UMass Amherst Anthropologist Receives $230,000 NSF Grant to Study if Brown Adipose Tissue Affects Menopause

Lynnette Leidy Sievert to examine if the fatty tissue impacts hot flashes
Lynnette Leidy Sievert
Lynnette Leidy Sievert

AMHERST, Mass. – University of Massachusetts anthropologist Lynnette Leidy Sievert has received a three-year, $230,678 National Science Foundation grant to study whether brown adipose tissue – a type of fat that generates heat – may be a factor associated with hot flashes in women. The project will focus on peri-menopausal and early postmenopausal women aged 45-55, during the cold months – late October to early April – in western Massachusetts.

When brown adipose tissue is activated by cool or cold conditions, it creates heat in an effort to keep the body warm. This project will investigate if women with more brown adipose tissue activity will be more likely to demonstrate and report hot flashes, if brown adipose tissue activity is more likely to be associated with hot flashes in heavier women, and if adaptation to heat and exposure to lower temperatures amplifies the association between brown adipose tissue activity and hot flashes.

The study will involve face-to-face interviews, body measurements, body composition analysis and an estimation of brown adipose tissue activity. For 24 hours, participants will wear an ambulatory hot flash monitor to record both objective and subjective hot flashes, and an Actigraph GT9X watch to measure activity and sleep patterns.

“I’ve been studying menopause for over thirty years,” Sievert says, “and I’ve been measuring hot flashes for twenty years in various projects in the U.S., Mexico, and Bangladesh. I’m interested in why women living in Massachusetts describe feeling hot and cold at the same time. I think the activation of brown adipose tissue might provide a clue.”

Sievert, a professor of anthropology at UMass Amherst, will serve as principal investigator in the study. She will be joined by co-PI Daniel Brown, professor emeritus of anthropology at the University of Hawai‘i Hilo.

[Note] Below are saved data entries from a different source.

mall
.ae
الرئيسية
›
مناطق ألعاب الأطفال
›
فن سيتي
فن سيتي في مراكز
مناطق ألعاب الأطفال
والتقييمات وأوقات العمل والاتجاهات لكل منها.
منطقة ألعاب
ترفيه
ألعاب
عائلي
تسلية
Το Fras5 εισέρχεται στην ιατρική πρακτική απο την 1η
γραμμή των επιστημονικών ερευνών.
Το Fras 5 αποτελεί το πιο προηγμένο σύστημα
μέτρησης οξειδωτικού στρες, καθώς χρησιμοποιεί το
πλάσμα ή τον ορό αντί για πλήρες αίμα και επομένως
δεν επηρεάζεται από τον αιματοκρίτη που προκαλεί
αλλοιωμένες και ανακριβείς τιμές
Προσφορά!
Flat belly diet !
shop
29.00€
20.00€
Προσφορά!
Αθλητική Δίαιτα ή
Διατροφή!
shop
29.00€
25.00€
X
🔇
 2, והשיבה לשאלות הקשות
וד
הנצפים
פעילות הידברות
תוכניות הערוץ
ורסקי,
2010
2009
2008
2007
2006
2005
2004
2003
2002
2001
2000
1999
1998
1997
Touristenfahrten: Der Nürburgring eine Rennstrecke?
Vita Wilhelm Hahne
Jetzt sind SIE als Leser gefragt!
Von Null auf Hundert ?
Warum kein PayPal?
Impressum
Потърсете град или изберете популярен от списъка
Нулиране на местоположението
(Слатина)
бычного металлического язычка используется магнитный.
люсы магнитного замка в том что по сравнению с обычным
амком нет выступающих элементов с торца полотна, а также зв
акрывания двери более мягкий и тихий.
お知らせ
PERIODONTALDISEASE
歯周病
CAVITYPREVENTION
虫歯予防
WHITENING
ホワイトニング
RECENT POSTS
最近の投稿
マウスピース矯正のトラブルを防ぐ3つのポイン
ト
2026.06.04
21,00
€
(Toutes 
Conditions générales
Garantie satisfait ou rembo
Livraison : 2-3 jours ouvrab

The researchers hope that the study will address human variation in the ability to generate and dissipate heat, and that the findings will help shed light on modern human biological adaptations. They also hope that the outcomes of their research may also inform clinical understanding and treatments of conditions that affect many women in the U.S., including hot flashes and obesity.

The complete abstract for the project, “Brown Adipose Tissue, Biological Variation and Senescence in Humans,” is available to view on the NSF’s website now.